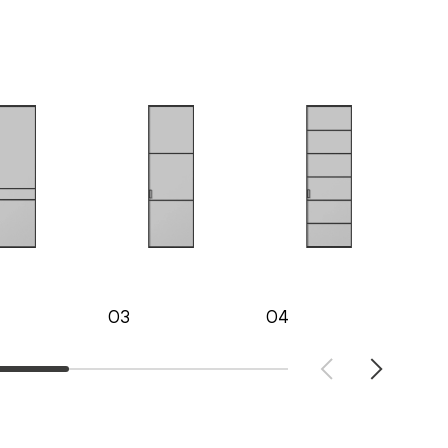
03
04
05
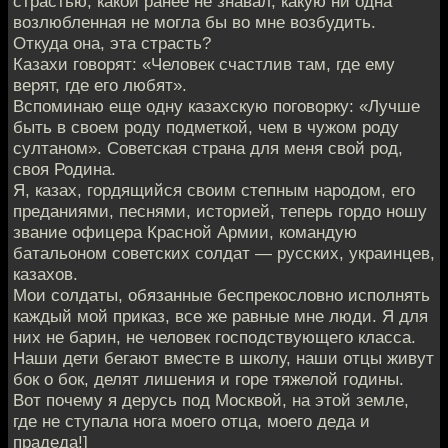
страстью, какой ранее не знавал, какую ни одна
возлюбленная не могла бы во мне возбудить.
Откуда она, эта страсть?
Казахи говорят: «Человек счастлив там, где ему
верят, где его любят».
Вспоминаю еще одну казахскую поговорку: «Лучше
быть в своем роду подметкой, чем в чужом роду
султаном». Советская страна для меня свой род,
своя Родина.
Я, казах, гордящийся своим степным народом, его
преданиями, песнями, историей, теперь гордо ношу
звание офицера Красной Армии, командую
батальоном советских солдат — русских, украинцев,
казахов.
Мои солдаты, обязанные беспрекословно исполнять
каждый мой приказ, все же равные мне люди. Я для
них не барин, не человек господствующего класса.
Наши дети бегают вместе в школу, наши отцы живут
бок о бок, делят лишения и горе тяжелой годины.
Вот почему я дерусь под Москвой, на этой земле,
где не ступала нога моего отца, моего деда и
прадеда!]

> **AIM OF THE EXERCISE**
Where a picture appears in the material above, skip it, and print the rest exactly.

> **ANSWER TO THIS PROBLEM**
03
04
05
страстью, какой ранее не знавал, какую ни одна
возлюбленная не могла бы во мне возбудить.
Откуда она, эта страсть?
Казахи говорят: «Человек счастлив там, где ему
верят, где его любят».
Вспоминаю еще одну казахскую поговорку: «Лучше
быть в своем роду подметкой, чем в чужом роду
султаном». Советская страна для меня свой род,
своя Родина.
Я, казах, гордящийся своим степным народом, его
преданиями, песнями, историей, теперь гордо ношу
звание офицера Красной Армии, командую
батальоном советских солдат — русских, украинцев,
казахов.
Мои солдаты, обязанные беспрекословно исполнять
каждый мой приказ, все же равные мне люди. Я для
них не барин, не человек господствующего класса.
Наши дети бегают вместе в школу, наши отцы живут
бок о бок, делят лишения и горе тяжелой годины.
Вот почему я дерусь под Москвой, на этой земле,
где не ступала нога моего отца, моего деда и
прадеда!]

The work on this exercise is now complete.